The Daily Telegraph commenting on Meyerstein's autobiography "Of My Early Life" noted "Out of this strange obsessed life came strange obsessed novels and poems which could have been written by nobody else". John Wain in his own autobiography "Sprightly Running", recalled of the neurotic poet that he emerged from Oxford with a backward looking, almost Johnsonian determination to dig in and cherish the old values while the tide of modernism swept over him. He described him as a disconcerting friend, with a taste for rather cruel or sinister jokes and recorded some strange miserly habits such as reusing old Christmas cards. Meyerstein himself in his autobiography makes no secret of his taste for flagellation.

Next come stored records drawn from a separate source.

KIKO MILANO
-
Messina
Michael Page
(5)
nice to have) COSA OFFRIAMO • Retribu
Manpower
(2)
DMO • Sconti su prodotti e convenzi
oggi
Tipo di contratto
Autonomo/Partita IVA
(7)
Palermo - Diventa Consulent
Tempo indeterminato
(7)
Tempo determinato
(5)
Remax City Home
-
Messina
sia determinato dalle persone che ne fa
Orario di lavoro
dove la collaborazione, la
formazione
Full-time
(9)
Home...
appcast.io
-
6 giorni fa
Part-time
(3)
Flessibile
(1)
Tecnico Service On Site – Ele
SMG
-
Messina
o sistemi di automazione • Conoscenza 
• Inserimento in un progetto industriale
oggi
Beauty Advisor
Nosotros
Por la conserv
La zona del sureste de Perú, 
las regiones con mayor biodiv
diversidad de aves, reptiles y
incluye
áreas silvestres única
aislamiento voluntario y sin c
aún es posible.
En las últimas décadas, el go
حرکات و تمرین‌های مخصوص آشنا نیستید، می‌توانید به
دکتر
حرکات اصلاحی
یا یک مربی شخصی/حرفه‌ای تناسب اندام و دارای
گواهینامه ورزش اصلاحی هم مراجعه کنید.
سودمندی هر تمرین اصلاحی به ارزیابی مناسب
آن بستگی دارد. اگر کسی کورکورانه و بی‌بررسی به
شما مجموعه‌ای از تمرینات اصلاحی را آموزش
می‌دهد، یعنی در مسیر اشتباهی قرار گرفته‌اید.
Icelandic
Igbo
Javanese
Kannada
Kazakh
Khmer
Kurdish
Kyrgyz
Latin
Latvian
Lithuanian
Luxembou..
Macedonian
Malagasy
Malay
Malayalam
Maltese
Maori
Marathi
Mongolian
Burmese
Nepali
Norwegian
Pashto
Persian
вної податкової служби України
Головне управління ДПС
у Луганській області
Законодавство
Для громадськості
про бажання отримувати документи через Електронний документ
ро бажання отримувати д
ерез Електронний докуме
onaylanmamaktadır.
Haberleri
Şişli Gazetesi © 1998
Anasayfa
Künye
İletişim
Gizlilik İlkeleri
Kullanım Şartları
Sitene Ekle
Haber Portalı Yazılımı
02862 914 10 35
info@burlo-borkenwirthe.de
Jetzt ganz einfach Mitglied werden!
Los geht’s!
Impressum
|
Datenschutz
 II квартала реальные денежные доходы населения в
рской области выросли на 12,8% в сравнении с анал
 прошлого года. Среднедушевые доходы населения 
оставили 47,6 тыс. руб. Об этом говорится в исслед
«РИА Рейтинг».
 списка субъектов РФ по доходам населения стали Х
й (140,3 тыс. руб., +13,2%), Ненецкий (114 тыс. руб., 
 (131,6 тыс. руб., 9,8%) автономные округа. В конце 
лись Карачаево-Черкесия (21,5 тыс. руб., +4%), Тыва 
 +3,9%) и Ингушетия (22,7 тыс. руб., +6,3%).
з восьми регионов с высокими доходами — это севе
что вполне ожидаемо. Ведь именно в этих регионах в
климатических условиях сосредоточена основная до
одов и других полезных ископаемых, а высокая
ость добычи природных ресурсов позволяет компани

His editor Rowland Watson quotes a letter recording a beating by an assistant master at his Prep school (a good-looking Bristolian). While the master said his conceit must be whipped out of him, Meyerstein comments "Poor man – he was only whipping it in, had he but known". His passion for collecting extended to an extraordinary collection of whips from many countries, which were discovered under his bed after his death and burned.

==Works ==
- Symphonies (1915) poems
- Grobo (1925) novel
- The Pleasure Lover: Being some account of the early life and fortunes of Terence Duke (1925)
- Terence in Love (1928) novel
- A Life of Thomas Chatterton (1930)
- New Symphonies (1933) poems
- The Pageant and Other Stories (1934)
- Terence Duke (1935) novel in three parts, incorporating the earlier The Pleasure Lover and Terence in Love
- Selected Poems (1935)
- Séraphine (1936, Richards Press) novel
- A Boy of Clare (1937) poems
- Joshua Slade (1938) novel
- Four People (1939) three novellas
- Eclogues (1941, Richards Press) poems
- Adventures by Sea of Edward Coxere (1945) editor
- The Delphic Charioteer (1951) poems
- Robin Wastraw (1951) novel
- Tom Tallion (1952) novel
- Phoebe Thirsk (1953) novel
- Verse Letters to Five Friends (1954)
- Of My Early Life (1957) autobiography
- Bollond and Other Stories (1958)
- Some Poems (1960)

==See also==

- Thomas Moult The Best Poems of 1931
- John Gawsworth Edwardian Poets (1936)
- Poems of Today 1938 3rd Series

==Bibliography==
- Some Letters of E. H. W. Meyerstein (1959) Rowland Leonard Watson
- Lionel Butler, E. H. W. Meyerstein 1889–1952 (Chatterton Lecture)
- Poems of Today, third series (1938), p. xxviii.